# Emergency Vet Visit - long



## hopetocurl (Jan 8, 2014)

Oh no! That sounds terrible. Any idea what he was bitten by? I hope Remington gets well soon !


Sent from Petguide.com Free App


----------



## sweetheartsrodeo (Sep 19, 2012)

The vet was not sure, I am thinking a spider or some kind of wasp/bee sting...


----------



## Chagall's mom (Jan 9, 2010)

What a scary and bizarre thing to happen! So good you got him to the vet. Wow, Remington is allergic to Benadryl, that's sure important info to know! (It made one of my human kids hyper, but no other symptoms.) How's Remy doing now, and how are YOU doing? You are both entitled to an Easter day do-over, and a very good one at that!


----------



## PoodlePaws (May 28, 2013)

Omg how scary! Was it a big or snake did they say?

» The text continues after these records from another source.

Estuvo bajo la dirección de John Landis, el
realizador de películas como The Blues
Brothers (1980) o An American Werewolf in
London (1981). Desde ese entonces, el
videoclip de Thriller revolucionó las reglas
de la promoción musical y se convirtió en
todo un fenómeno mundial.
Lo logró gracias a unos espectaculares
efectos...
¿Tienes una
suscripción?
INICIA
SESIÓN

Sent from Petguide.com Free App


----------



## PoodleRick (Mar 18, 2013)

Yikes, poor guy. I feel bad for. And you for getting barfed on. I have two kids so yeah, been there. Spiders, bees and wasps are a good guess but you're in Texas, any snakes out your way?


----------



## Wild Kitten (Mar 13, 2014)

I wouldn't think bees and wasps are out and about after dark, it had to be some spider or snake or something else like that... 

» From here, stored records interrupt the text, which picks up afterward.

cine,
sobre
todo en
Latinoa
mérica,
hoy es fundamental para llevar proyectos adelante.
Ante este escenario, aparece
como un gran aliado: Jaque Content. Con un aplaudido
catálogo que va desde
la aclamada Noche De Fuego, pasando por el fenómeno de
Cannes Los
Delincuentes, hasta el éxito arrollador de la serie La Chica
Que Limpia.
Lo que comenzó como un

How scary! How are you both doing now?


If he is allergic to Benadryl (Diphenhydramine HCl ), maybe you can try a different antihistamine in the future if you ever need it. My vet advised me to give Piriton (chlorphenamine) to my previous dog who suffered from allergies, so that's what I always keep in my first aid kit.


----------



## fjm (Jun 4, 2010)

How very frightening! I hope you are both recovering, and that you get another chance to do the training retreat.


----------



## ArreauStandardPoodle (Sep 1, 2009)

Poor boy! I am glad you got him the medical attention he needed and that he sounds like he will be okay!


----------



## sweetheartsrodeo (Sep 19, 2012)

The vet was positive it was not a snake, as there were no fang marks. However, he said that while Remington was allergic to the Benadryl, that is the best thing I could have done for him, and that it kept him from getting worse. I am not sure what it is that got him, but I am thinking it must have been a spider or nest of spideres... I feel so bad for him...

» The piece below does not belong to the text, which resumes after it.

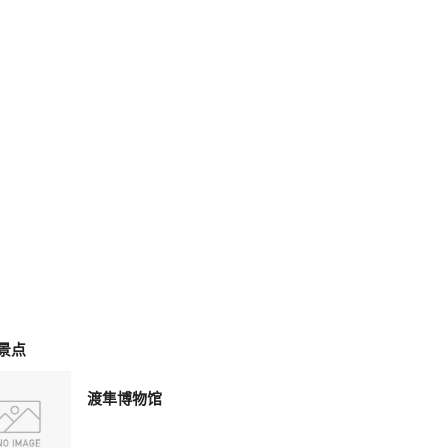
景点
渡隼博物馆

Chagall's Mom, we are going to get a do over here in a few weeks, and go out to the farm


----------



## janet6567 (Mar 11, 2014)

Poor Remi! And poor YOU! So glad he is doing OK.


----------



## Carley's Mom (Oct 30, 2011)

So sorry that happened. You poor guys have had enough scary things... Benadryl makes Stella HYPER. I hope everyone gets some rest and recovers.


----------



## georgiapeach (Oct 9, 2009)

How scary! I'm glad Remi's on the road to recovery!!


----------



## liljaker (Aug 6, 2011)

What a scary weekend it must have been! Glad he is better and glad you found out he is allergic to Benadryl, too.


----------



## patk (Jun 13, 2013)

definitely agree with liljaker, but curious as to how your vet knew a benadryl allergy was in play?


----------



## MollyMuiMa (Oct 13, 2012)

OMG! Who would even think of being allergic to something so innocent as Benadryl? Poor Remi poor YOU!!! Just so glad I am not reading sad news and Remi is going to be fine!!!! I agree you need an Easter do-over for sure!!! Give sweet Remi a big hug and a belly rub from me and Molly, and take care!!!!!


----------



## Dallasminis (Feb 6, 2011)

Oh, how awful! So glad Remington is better and YOU too! Hope you can figure out what the critter was and get it out of there! Weird that he got bitten TWICE!


----------



## Caniche (Jun 10, 2013)

Poor Remington and poor you! The good news is that he vomited in front of the vet - I cannot tell you how frustrating it is to bring a sick dog to the vet and for the dog to act fine.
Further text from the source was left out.